Heat 1 to 2 tablespoon of the olive oil in a large pot or Dutch oven over medium-high heat. Remove venison from the brine and pat dry with a paper towel. Discard the brine water. Add the dried-off venison in a single layer to the heated pan with oil and sear until browned all over, 2 to 3 minutes per side. Transfer to a plate.
Reduce the heat to medium. Add the onion and cook, scraping up the brown bits from the bottom of the pot with a wooden spoon, until slightly golden and translucent, about 5 minutes.

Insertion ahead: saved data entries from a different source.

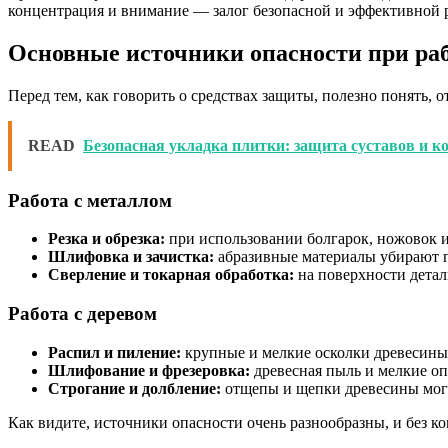
концентрация и внимание — залог безопасной и эффективной р
Основные источники опасности при раб
Перед тем, как говорить о средствах защиты, полезно понять,
READ
Безопасная укладка плитки: защита суставов и к
Работа с металлом
Резка и обрезка:
при использовании болгарок, ножовок и
Шлифовка и зачистка:
абразивные материалы убирают п
Сверление и токарная обработка:
на поверхности детал
Работа с деревом
Распил и пиление:
крупные и мелкие осколки древесины 
Шлифование и фрезеровка:
древесная пыль и мелкие оп
Строгание и долбление:
отщепы и щепки древесины могу
Как видите, источники опасности очень разнообразны, и без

Add beets, carrots, potatoes, garlic, and tomato paste and stir to combine.
Return the venison and any accumulated juices to the pot. Add 8 cups of broth or stock and dried bay leaf. Scrape the bottom of the pot to loosen any browned bits, increase heat to high, and bring to a boil. Reduce the heat to maintain a simmer. Simmer until the meat is tender, about 1.5 hours.
Add the shredded cabbage and vinegar and continue to simmer until the cabbage is soft, about 15 minutes. Taste and adjust seasoning with salt and pepper and even a dash of brown sugar. Remove the bay leaf. Serve with a dollop of sour cream and some chopped dill and/or parsley. Makes about 6 servings.
This soup keeps for a few days in the refrigerator and the flavors will deepen. Eat or freeze leftovers within five days.